As they looped back toward the neighborhood, a bakery caught Jake's eye. It was open, which was statistically impossible for 2:00 AM in their district.

"Late-night snack?" Jake nudged his friends, his stomach giving a rebellious growl.

Inside, the store was eerily pristine. No bread was on display. There was no baker, no smell of yeast, just a sleek, metallic device sitting on the counter, glowing with a soft, pulsing violet light that felt completely out of place against the dim, yellowed walls of the shop.

Nhi shuddered, her instincts screaming. She grabbed Jake's sleeve. "Something is wrong here. It's too quiet, Jake. Let's go."

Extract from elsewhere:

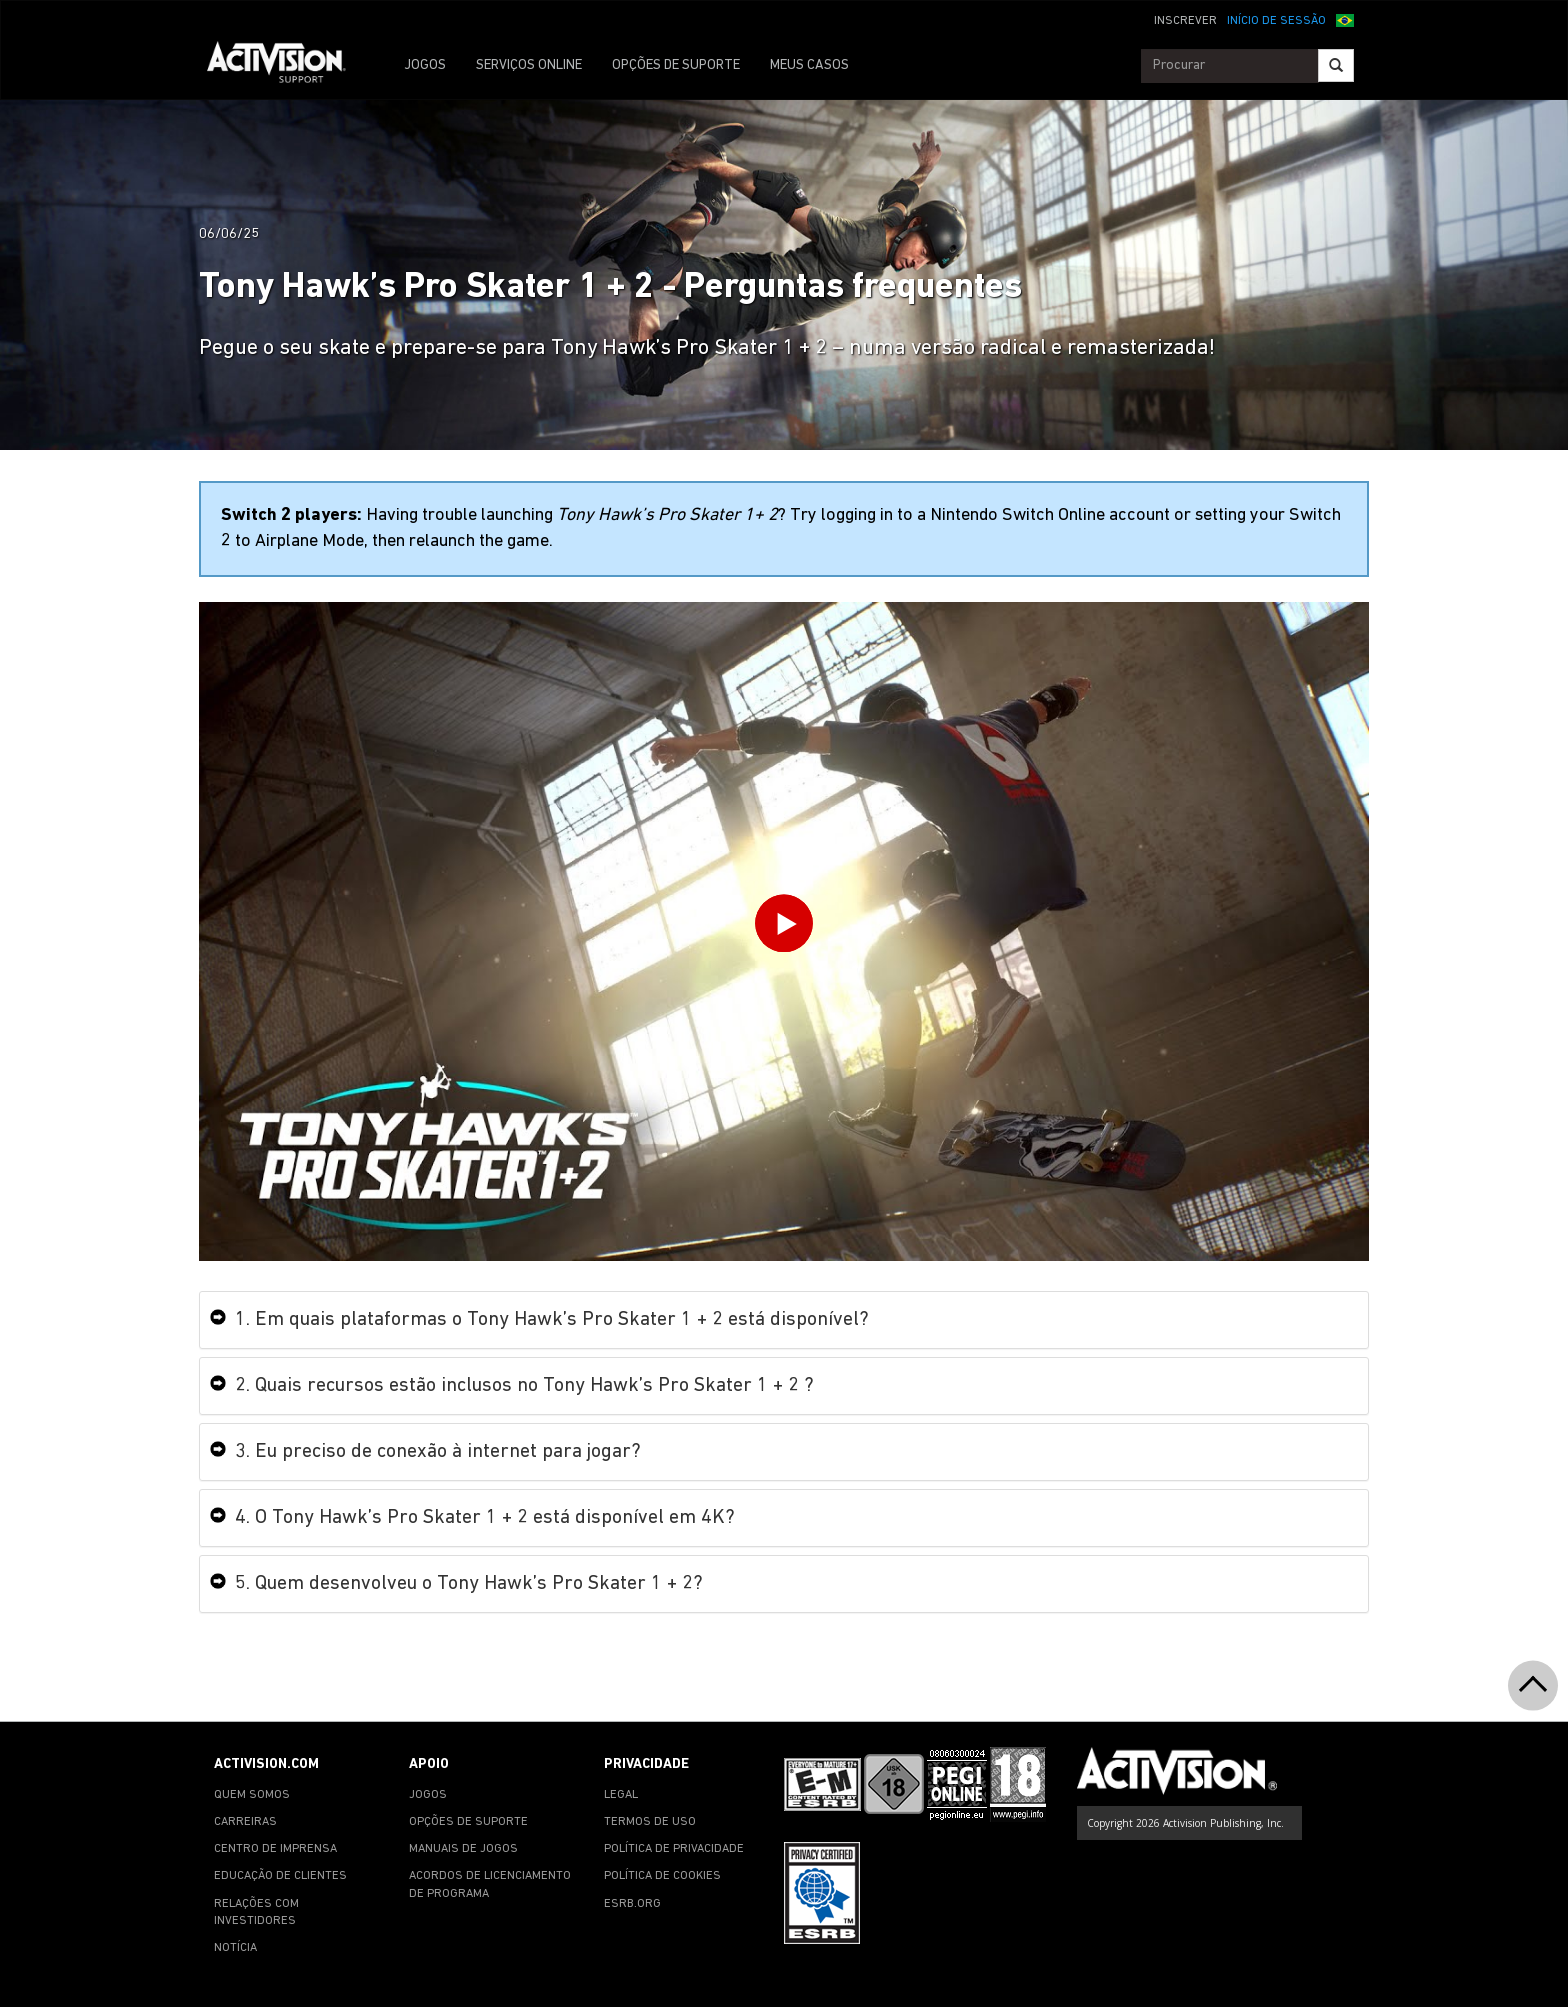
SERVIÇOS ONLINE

"Just a look," Khôi grinned, moving closer, his curiosity overriding his caution. "It's probably just some high-tech convection oven, right?"

Jake approached the device. Up close, it looked less like an appliance and more like an array of fiber-optic sensors fused into a hardened, industrial housing. He reached out, his fingers grazing the surface. It was freezing cold, unnervingly smooth. Nothing happened. It was a dead circuit.

Jake turned to leave, dismissing it as some failed prototype or high-end piece of art. But as he turned, he noticed a small indentation on the side of the housing—a circular slot that seemed to be waiting for something. Without thinking, he pressed his thumb against it, curious if it was a touch-sensitive interface.

Beep.

The sound wasn't a digital notification; it was a high-frequency, piercing screech that seemed to bypass their ears and vibrate directly in their skulls.

"Jake, stop!" Nhi screamed, her voice cracking with terror as the room began to blur.

It was too late. The light shifted from a soft, harmless violet to a violent, pulsating crimson. The air pressure in the room plummeted, the sudden vacuum snapping the glass display cases into a thousand shards. Then came the blast—a soundless shockwave that hit them like a physical wall, throwing them backward.

As the world dissolved into jagged streaks of white noise, Jake felt the floor fall away. He was pinned, his senses flickering out like a dying lightbulb. Through the haze of his failing consciousness, he looked at the center of the device. The surface of the machine was opening up like an origami puzzle, and from its core, a crimson light projected onto the ceiling—a perfect, glowing symbol of a lotus flower, intricate and deep as a fresh, wet wound.

The last thing he felt was a heavy, metallic coldness wrapping around his mind, and the sight of his friends sprawled on the ground, motionless, before the bakery dissolved into absolute darkness.